Author:  R.C [ Fri Nov 01, 2013 5:22 pm ]
Post subject:  Re: Here it goes again, another fight

My man !

I can see the hesitation in your post tho.
Quote:
but I think it's what I got to do.
Nothing to think about bro :).

Author:  n2thevoid [ Sat Nov 02, 2013 8:19 am ]
Post subject:  Re: Here it goes again, another fight

You shouldn't be around her when you're feeling riled up.

Go take care of YOU in those moments, Separate yourselves if you're around each other, particularly if you're spending too much time together. Only after you've taken care of your needs and cooled down (checking in with your body) will you be able to re approach her lovingly (and address things a bit later when things have calmed a bit).

Author:  n2thevoid [ Sat Nov 02, 2013 8:37 am ]
Post subject:  Re: Here it goes again, another fight

Sounds as though she felt rejected by your not waiting-out to go to the Haunted house with her as planned. Moreover, she's hurt that she found out you went with your brother, in spite of your attempt to contact her; was there anything you could have done to smooth over the situation?

I'm not necessarily agreeing with her response, which seems a tad over-the-top, but you must remember her feelings are every bit as valid as yours, and so long as the two of you get into a battle of egos the situation will only be exacerbated. I'm also sensing she felt empowered in her anger towards you (anger can be quite empowering, especially when we've felt helpless, and/or slighted and know the other person is now on the defensive). As hard as it is in such situations the best remedy to diffuse the situation is 1) recognize they're angry and what they're saying, while not helpful, is being said out of hurt - NEVER personalize it, 2) AGREE with them (in principle) - what you're doing really is agreeing that their feelings are justified and valued, NEVER minimize them, do NOT add a "BUT..." or cut them off as it'll only infuriate the upset person. Remember, you cannot meet her with logic when she's feeling this way, and if you too get sucked into this emotional vortex you only both end up losing in the end. Right now you're feeling you were treated unjustly; part of you is torn you want to remedy the situation and be back to those loving feelings again, but the other part feels like you were a pussy and could have stood up for yourself more strongly.

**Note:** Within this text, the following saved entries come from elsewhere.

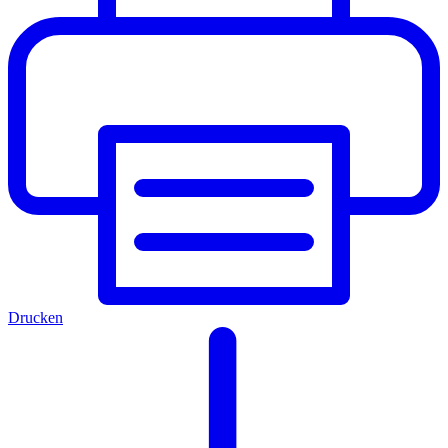
Drucken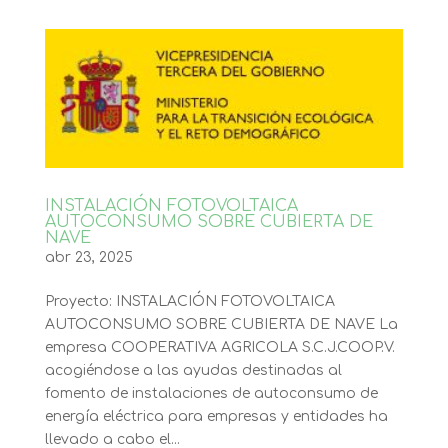
INSTALACIÓN FOTOVOLTAICA
AUTOCONSUMO SOBRE CUBIERTA DE
NAVE
abr 23, 2025
Proyecto: INSTALACIÓN FOTOVOLTAICA
AUTOCONSUMO SOBRE CUBIERTA DE NAVE La
empresa COOPERATIVA AGRICOLA S.C.J.COOP.V.
acogiéndose a las ayudas destinadas al
fomento de instalaciones de autoconsumo de
energía eléctrica para empresas y entidades ha
llevado a cabo el...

Surrender, let those feelings go. Recognize, once again, her feelings are valid, as are yours. When you' become triggered in such a manner always exercise compassion, and above all else take care of yourself w/o being dispresctful to the other person. Remember, if this is someone you love and care about you will only feel worse be reaction emotionally and spewing vitriol in a futile attempt to counter theirs.